SANTIAGO (Reuter) - The Chilean government, in a major
reversal, threw its weight Monday behind U.S. millionaire
ecologist Douglas Tompkins' plans to create a giant nature
preserve on his land in southern Chile.

Tompkins and Chilean Government Minister Juan Villarzu
signed an agreement by which the California clothing magnate,
who has bought an area of forest larger than Rhode Island, will
donate the land to an environmental foundation led by his
supporters.

He will also allow roads and power transmission wires to be
built over the land -- a spectacular expanse of mountains,
fjords and glaciers -- if ``there is a public interest at
stake,'' the agreement said.

In exchange, President Eduardo Frei's government will back
the project against its many foes, including the powerful
military and the big business community, who accuse Tompkins of
wanting to stop Chile's economic development.

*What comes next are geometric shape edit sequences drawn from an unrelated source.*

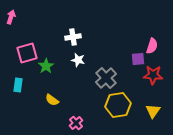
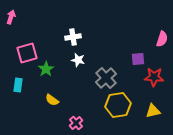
pink semicircle: moved 10 px right, 7 px up
green star: moved 3 px down
red star: moved 1 px right, 2 px down
yellow triangle: rotated 42 degrees clockwise
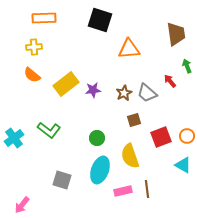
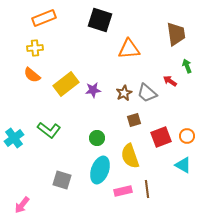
orange rectangle: rotated 20 degrees counterclockwise
yellow cross: moved 1 px right, 1 px down
red arrow: rotated 16 degrees counterclockwise
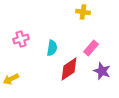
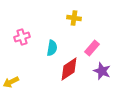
yellow cross: moved 9 px left, 6 px down
pink cross: moved 1 px right, 2 px up
pink rectangle: moved 1 px right
yellow arrow: moved 3 px down
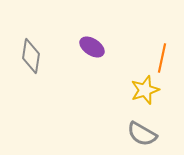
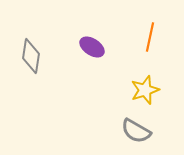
orange line: moved 12 px left, 21 px up
gray semicircle: moved 6 px left, 3 px up
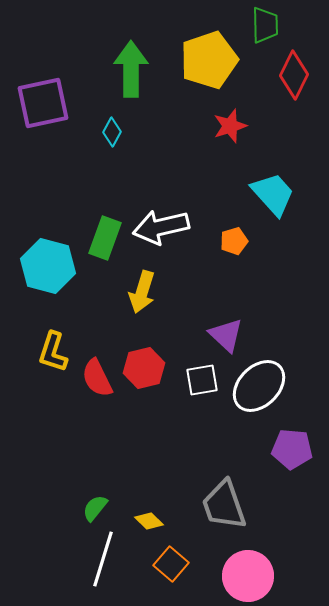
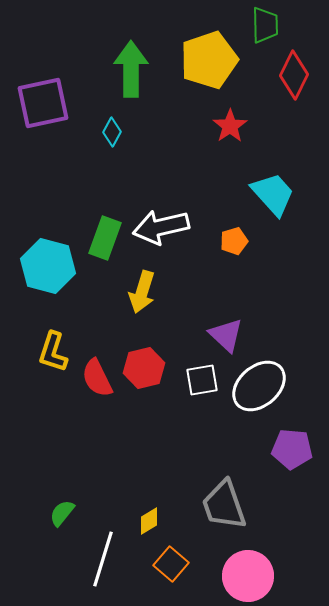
red star: rotated 16 degrees counterclockwise
white ellipse: rotated 4 degrees clockwise
green semicircle: moved 33 px left, 5 px down
yellow diamond: rotated 76 degrees counterclockwise
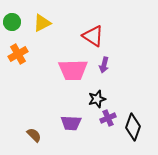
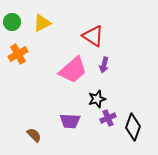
pink trapezoid: rotated 40 degrees counterclockwise
purple trapezoid: moved 1 px left, 2 px up
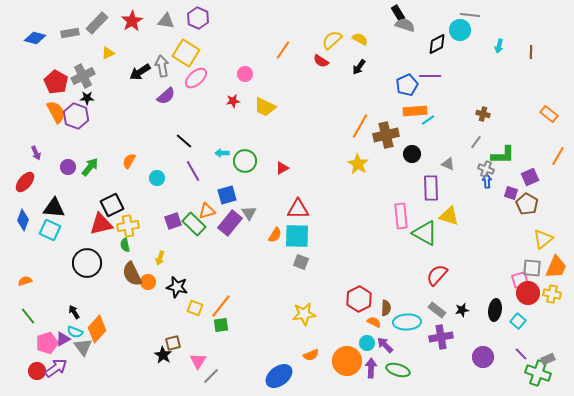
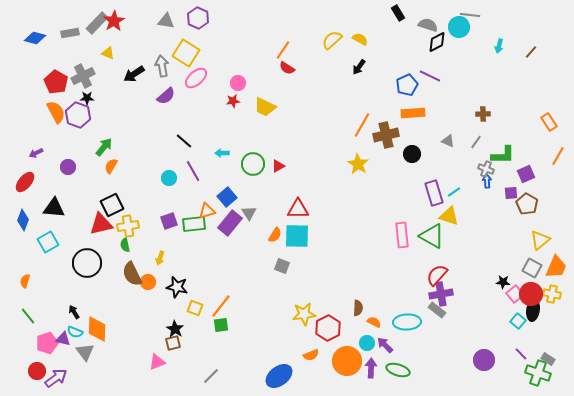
red star at (132, 21): moved 18 px left
gray semicircle at (405, 25): moved 23 px right
cyan circle at (460, 30): moved 1 px left, 3 px up
black diamond at (437, 44): moved 2 px up
brown line at (531, 52): rotated 40 degrees clockwise
yellow triangle at (108, 53): rotated 48 degrees clockwise
red semicircle at (321, 61): moved 34 px left, 7 px down
black arrow at (140, 72): moved 6 px left, 2 px down
pink circle at (245, 74): moved 7 px left, 9 px down
purple line at (430, 76): rotated 25 degrees clockwise
orange rectangle at (415, 111): moved 2 px left, 2 px down
brown cross at (483, 114): rotated 16 degrees counterclockwise
orange rectangle at (549, 114): moved 8 px down; rotated 18 degrees clockwise
purple hexagon at (76, 116): moved 2 px right, 1 px up
cyan line at (428, 120): moved 26 px right, 72 px down
orange line at (360, 126): moved 2 px right, 1 px up
purple arrow at (36, 153): rotated 88 degrees clockwise
orange semicircle at (129, 161): moved 18 px left, 5 px down
green circle at (245, 161): moved 8 px right, 3 px down
gray triangle at (448, 164): moved 23 px up
green arrow at (90, 167): moved 14 px right, 20 px up
red triangle at (282, 168): moved 4 px left, 2 px up
purple square at (530, 177): moved 4 px left, 3 px up
cyan circle at (157, 178): moved 12 px right
purple rectangle at (431, 188): moved 3 px right, 5 px down; rotated 15 degrees counterclockwise
purple square at (511, 193): rotated 24 degrees counterclockwise
blue square at (227, 195): moved 2 px down; rotated 24 degrees counterclockwise
pink rectangle at (401, 216): moved 1 px right, 19 px down
purple square at (173, 221): moved 4 px left
green rectangle at (194, 224): rotated 50 degrees counterclockwise
cyan square at (50, 230): moved 2 px left, 12 px down; rotated 35 degrees clockwise
green triangle at (425, 233): moved 7 px right, 3 px down
yellow triangle at (543, 239): moved 3 px left, 1 px down
gray square at (301, 262): moved 19 px left, 4 px down
gray square at (532, 268): rotated 24 degrees clockwise
pink square at (520, 280): moved 5 px left, 14 px down; rotated 24 degrees counterclockwise
orange semicircle at (25, 281): rotated 56 degrees counterclockwise
red circle at (528, 293): moved 3 px right, 1 px down
red hexagon at (359, 299): moved 31 px left, 29 px down
brown semicircle at (386, 308): moved 28 px left
black star at (462, 310): moved 41 px right, 28 px up; rotated 16 degrees clockwise
black ellipse at (495, 310): moved 38 px right
orange diamond at (97, 329): rotated 40 degrees counterclockwise
purple cross at (441, 337): moved 43 px up
purple triangle at (63, 339): rotated 42 degrees clockwise
gray triangle at (83, 347): moved 2 px right, 5 px down
black star at (163, 355): moved 12 px right, 26 px up
purple circle at (483, 357): moved 1 px right, 3 px down
gray rectangle at (548, 359): rotated 56 degrees clockwise
pink triangle at (198, 361): moved 41 px left, 1 px down; rotated 36 degrees clockwise
purple arrow at (56, 368): moved 10 px down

``This is no mere gentlemen's agreement,'' Villarzu said
after the signing. ``This is an agreement that will allow a
project of great value to become a reality.''

``Mr Tompkins has bought these lands and he has every right
to do so. He has come to Chile like any other foreign investor
and since that's the case, the government will not stand in his
way,'' Villarzu told a news conference in Chile's Moneda
presidential palace.

Villarzu said reports that Tompkins had pressured local
settlers to sell to him were ``groundless.''

Tompkins, multi-millionaire founder of the Esprit clothing
chain, said he has spent about $16 million in buying up vast
tracts of rare temperate rain forest on the southern Chilean
coast.

Seeing himself as an eco-philanthropist, Tompkins has said
he wants to turn the land over to a private Chilean foundation
on the condition it be opened to the public for tourism. He and
his wife live in a simple wooden house in one corner of the
park, amid organic gardens.

But the project, begun in the early 1990s with help from
Chilean environmental groups, ran into opposition from the
military who considered him a threat to national security
because his land stretches from the coast to the Argentine
border -- cutting Chile in two.

Conservative business leaders accused him of bankrolling
Chile's environmental movement and called on the government to
expel him. He also met hostility from much of the country's
rightist news media, with one television station implying he was
a CIA spy.

Villarzu, Frei's top political adviser, said the government
had weighed all the concerns and that ``all Chileans can rest
easy with the agreement.''

Tompkins said he was happy with the agreement because it
will allow him to turn nearly all his land into a ``nature
sanctuary,'' an official status which allows very limited
development but not total protection.

``This agreement is really just putting on paper some
things that are obvious. It dispels some of the unwarranted
attacks,'' he said. ``And it gives us the help of the
government, which we need because we can't have the government
against us.''

In the agreement's key paragraph, the government says it
''has studied the project ... and declares its willingness to
collaborate in its completion.''

The agreement calls for Tompkins to turn the land over to a
seven-member foundation, of which his Parque Pumalin Foundation
will name four, with the other three divided between academics
and a Roman Catholic bishop. Tompkins will also desist from
buying more large tracts of land, which he has said he is not
interested in doing anyway.

``I've had enough headaches with this already,'' he said.